The Machine Learning Group 2022 is an international platform that aims to advance the use of ML in the official statistics field. The ML Group 2022 brings together more than 400 people from 35+ different countries and 20+ international organizations and is coordinated by the UK Office for National Statistics Data Science Campus and the UNECE HLG-MOS. The objectives of the Group include: 

  • Knowledge exchange: Joining a group to share knowledge and experience on a topic of common interest on a regular basis. (e.g. a study group or discussion group)
  • Research support. Providing feedback and advice to other ML Group members working on their own research projects, or receiving input on your own project.
  • Research collaboration. Working on a common topic or data set with other group members with a primary aim of delivering the output together

The ML Group 2022 is focusing its activities on a number of key themes which are important to advancing our understanding of the added value of ML for official statistics and how it can best be integrated into statistical systems. Members have formed small groups to work together on knowledge exchange and research activities aimed at delivering common outputs. The groups are organised and run by members themselves, who contribute in different ways depending on their interests and the objectives of the group. The summary of group activities can be found in "ML Group 2022 Theme Group Outputs" panel below. 

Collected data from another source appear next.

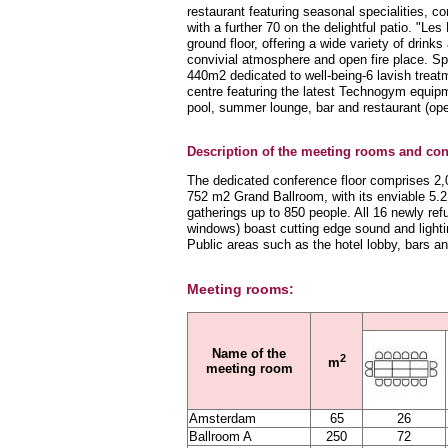
restaurant featuring seasonal specialities, c
with a further 70 on the delightful patio. "Les
ground floor, offering a wide variety of drin
convivial atmosphere and open fire place. Spor
440m2 dedicated to well-being-6 lavish trea
centre featuring the latest Technogym equip
pool, summer lounge, bar and restaurant (o
Description of the meeting rooms and conf
The dedicated conference floor comprises 2,0
752 m2 Grand Ballroom, with its enviable 5.2
gatherings up to 850 people. All 16 newly refu
windows) boast cutting edge sound and lighti
Public areas such as the hotel lobby, bars a
Meeting rooms:
Name of the
2
m
meeting room
Amsterdam
65
26
Ballroom A
250
72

The monthly ML Group meetings throughout the year provided a platform where members can share experiences, build connections and keep up to date with the new developments (see “ML Group 2022 Monthly Meeting Presentations” panel below for more information). The Group also ran three Coffee and Coding events, two of them are available (see "Coffee and Coding Session" panel below). 


ML Group 2022 Theme Group Outputs

Theme Group - Web-scraped Data

Led by Statistics Flanders 

The web holds a great potential to complete the traditional statistical production as it contains an immense amount of information that is relevant for almost any policy domain. However, transforming web data to trustworthy statistics is not straightfoward with numerous technical and methodological challenges. In the Theme Group, three organisations, Statistics Flanders, Statistics Poland and Turkish Statistical Institute, implemented experimental statistics using web scraped data in parallel for the production of identifying companies engaging in AI activity, R&D activity, corporate social responsibility activity respectively.

Click here for full report to read more about the implementation studies from the three organisations. 

Theme Group - Text Classification

Classifying textual response into predefined categories (e.g., job description into the Standard Occupational Classification (SOC), twitter comment into positive/negative sentiment) is one of common tasks that statistical organisations conduct when producing statistics. Traditionally, this used to be done manually or through a complex rule-based system, both of which are costly, time-consuming and hard to manage. With the advance of natural language processing and machine learning techniques, ML can help statistical organisations conduct this task in a more efficient way. 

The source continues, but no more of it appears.